David est roi d'Israël. Son autorité est désormais reconnue... mais ça n'a pas été simple pour en arriver là. D'une manière générale, l'établissement de la royauté en Israël a été assez chaotique.

Après la période des juges, où « chacun faisait ce qui lui semblait bon », le peuple a voulu un roi. Le Seigneur, lui, n'était pas très chaud. C'est lui qui devait être leur roi. Mais la théocratie, c'est une utopie ici-bas. Le cœur de l'homme étant ce qu'il est, ça ne peut pas fonctionner. Alors Israël aura un roi... Mais la première expérience n'est pas vraiment concluante : Saül sera finalement destitué par Dieu. David lui succédera, d'abord en secret, puis sa royauté s'affermira. 

Au moment de notre texte, David est à l'apogée de son règne... et il est pris de scrupules ! En effet, il s'est bâti un palais, une belle maison, et Dieu, lui, n'a rien d'autre qu'une tente. 

Il s'en ouvre au prophète Nathan, son conseiller.  « Tu vois, moi, j’habite une maison en bois de cèdre. Mais le coffre sacré a seulement une tente de toile comme maison. ». Le prophète comprend le sous-entendu.

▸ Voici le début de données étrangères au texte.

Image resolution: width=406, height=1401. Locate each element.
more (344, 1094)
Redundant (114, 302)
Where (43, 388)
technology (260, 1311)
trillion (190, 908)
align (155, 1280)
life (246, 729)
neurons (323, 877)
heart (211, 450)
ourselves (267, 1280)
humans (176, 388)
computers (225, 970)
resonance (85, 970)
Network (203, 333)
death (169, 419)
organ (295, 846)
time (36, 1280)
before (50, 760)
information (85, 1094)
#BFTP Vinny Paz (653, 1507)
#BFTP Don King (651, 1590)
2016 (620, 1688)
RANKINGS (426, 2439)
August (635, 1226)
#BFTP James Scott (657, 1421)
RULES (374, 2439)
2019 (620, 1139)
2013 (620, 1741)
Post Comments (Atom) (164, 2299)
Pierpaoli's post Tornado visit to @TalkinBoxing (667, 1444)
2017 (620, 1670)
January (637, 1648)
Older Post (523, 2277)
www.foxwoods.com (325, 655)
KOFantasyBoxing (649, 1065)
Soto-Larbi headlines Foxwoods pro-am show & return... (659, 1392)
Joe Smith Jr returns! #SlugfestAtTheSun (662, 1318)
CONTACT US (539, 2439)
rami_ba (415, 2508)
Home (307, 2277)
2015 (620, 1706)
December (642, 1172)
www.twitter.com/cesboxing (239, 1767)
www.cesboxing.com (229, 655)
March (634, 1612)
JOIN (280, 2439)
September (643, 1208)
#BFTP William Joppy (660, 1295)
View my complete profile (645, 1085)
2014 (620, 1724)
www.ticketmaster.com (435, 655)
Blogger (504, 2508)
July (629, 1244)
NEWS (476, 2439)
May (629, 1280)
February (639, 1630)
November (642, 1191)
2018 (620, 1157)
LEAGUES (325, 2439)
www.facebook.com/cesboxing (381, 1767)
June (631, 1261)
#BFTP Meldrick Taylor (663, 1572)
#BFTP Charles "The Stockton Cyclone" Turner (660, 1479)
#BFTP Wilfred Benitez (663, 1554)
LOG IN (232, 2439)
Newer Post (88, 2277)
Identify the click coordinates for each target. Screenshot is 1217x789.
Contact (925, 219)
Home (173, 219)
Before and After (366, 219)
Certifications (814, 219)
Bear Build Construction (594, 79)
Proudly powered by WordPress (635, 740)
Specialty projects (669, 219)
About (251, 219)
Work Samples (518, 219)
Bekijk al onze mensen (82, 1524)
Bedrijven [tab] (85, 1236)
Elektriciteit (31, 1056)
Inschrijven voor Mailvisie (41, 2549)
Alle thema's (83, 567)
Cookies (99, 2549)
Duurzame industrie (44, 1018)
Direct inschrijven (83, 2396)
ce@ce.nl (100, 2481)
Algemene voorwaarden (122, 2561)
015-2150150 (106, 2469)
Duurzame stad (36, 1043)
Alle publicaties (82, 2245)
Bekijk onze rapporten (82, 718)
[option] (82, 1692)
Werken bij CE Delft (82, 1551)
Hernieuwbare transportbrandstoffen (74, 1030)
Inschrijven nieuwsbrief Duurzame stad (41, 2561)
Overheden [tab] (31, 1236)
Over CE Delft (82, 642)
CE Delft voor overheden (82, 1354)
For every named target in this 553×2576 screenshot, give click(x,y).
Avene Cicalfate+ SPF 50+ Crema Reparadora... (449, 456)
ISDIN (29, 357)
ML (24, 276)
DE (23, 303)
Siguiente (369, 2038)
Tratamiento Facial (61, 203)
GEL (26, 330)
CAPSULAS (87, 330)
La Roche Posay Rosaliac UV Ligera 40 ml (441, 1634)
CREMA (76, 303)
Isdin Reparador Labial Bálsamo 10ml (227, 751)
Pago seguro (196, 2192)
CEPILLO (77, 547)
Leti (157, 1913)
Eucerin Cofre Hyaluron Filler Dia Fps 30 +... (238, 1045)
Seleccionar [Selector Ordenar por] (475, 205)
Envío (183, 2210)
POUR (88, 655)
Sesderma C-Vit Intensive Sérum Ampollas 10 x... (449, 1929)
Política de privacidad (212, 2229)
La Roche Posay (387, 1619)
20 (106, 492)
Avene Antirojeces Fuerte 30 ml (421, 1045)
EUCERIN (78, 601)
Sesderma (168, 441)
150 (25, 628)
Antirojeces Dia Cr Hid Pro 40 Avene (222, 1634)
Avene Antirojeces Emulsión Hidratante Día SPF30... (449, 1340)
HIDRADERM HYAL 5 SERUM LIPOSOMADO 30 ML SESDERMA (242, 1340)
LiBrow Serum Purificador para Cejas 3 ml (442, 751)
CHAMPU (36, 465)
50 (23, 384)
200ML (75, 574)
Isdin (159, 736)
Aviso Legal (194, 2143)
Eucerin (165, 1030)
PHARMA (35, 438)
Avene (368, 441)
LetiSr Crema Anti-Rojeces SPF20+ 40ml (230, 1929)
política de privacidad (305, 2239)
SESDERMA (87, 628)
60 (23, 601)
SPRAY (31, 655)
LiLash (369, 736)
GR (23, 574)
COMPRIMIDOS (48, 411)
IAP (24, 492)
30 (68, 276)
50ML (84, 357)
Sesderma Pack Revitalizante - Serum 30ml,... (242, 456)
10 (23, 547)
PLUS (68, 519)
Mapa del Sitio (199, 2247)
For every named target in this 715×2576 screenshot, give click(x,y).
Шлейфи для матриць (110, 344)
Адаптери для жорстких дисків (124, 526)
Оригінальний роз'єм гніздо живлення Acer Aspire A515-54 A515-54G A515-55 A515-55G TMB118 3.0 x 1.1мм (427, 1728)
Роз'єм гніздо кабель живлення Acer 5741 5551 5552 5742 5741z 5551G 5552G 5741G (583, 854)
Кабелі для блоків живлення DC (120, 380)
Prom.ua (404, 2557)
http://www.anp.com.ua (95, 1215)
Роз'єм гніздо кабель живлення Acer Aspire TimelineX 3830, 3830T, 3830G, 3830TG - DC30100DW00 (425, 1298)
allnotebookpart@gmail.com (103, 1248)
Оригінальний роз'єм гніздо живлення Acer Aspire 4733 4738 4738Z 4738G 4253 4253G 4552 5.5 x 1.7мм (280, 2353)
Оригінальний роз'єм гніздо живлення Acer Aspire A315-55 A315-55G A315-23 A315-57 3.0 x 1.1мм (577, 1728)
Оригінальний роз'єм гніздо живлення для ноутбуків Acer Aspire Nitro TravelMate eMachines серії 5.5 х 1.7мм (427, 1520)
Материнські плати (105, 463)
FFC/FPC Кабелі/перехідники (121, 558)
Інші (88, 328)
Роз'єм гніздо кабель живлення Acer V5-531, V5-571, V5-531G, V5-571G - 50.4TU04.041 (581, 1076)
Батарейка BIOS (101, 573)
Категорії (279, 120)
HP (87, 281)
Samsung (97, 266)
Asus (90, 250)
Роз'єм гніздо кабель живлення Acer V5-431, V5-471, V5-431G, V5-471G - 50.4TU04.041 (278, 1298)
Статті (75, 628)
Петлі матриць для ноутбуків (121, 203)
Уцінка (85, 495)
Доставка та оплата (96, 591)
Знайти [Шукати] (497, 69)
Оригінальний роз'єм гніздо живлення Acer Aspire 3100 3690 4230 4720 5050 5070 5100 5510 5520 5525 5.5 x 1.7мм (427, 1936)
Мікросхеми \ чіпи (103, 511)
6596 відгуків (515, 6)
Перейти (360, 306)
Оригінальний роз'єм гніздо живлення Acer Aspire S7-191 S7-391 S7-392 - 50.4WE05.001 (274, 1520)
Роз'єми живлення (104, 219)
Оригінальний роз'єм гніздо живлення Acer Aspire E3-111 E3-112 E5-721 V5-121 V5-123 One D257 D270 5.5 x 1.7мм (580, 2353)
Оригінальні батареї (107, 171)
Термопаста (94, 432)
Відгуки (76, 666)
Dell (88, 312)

Et il estime que les intentions du roi sont louables. Il l'encourage. Dieu ne peut qu'être d'accord : « Tu as sûrement une idée à ce sujet. Fais ce que tu penses, le SEIGNEUR est avec toi. »

Mais le Seigneur ne l'entend pas de cette oreille. Il se révèle alors à Nathan : il ne veut pas que David lui construise une maison. Il faut le lui dire et le stopper dans ses intentions... Mais pourquoi ?


Dieu n'a pas besoin de maison

Dieu n'a jamais demandé à ce qu'on lui construise un temple ! Il se contente bien d'une tente. Ça lui va bien d'être un Dieu nomade, accompagnant son peuple dans son voyage. Comme lors de la sortie d'Egypte, dans la traversée du désert, ou dans la conquête du pays promis. 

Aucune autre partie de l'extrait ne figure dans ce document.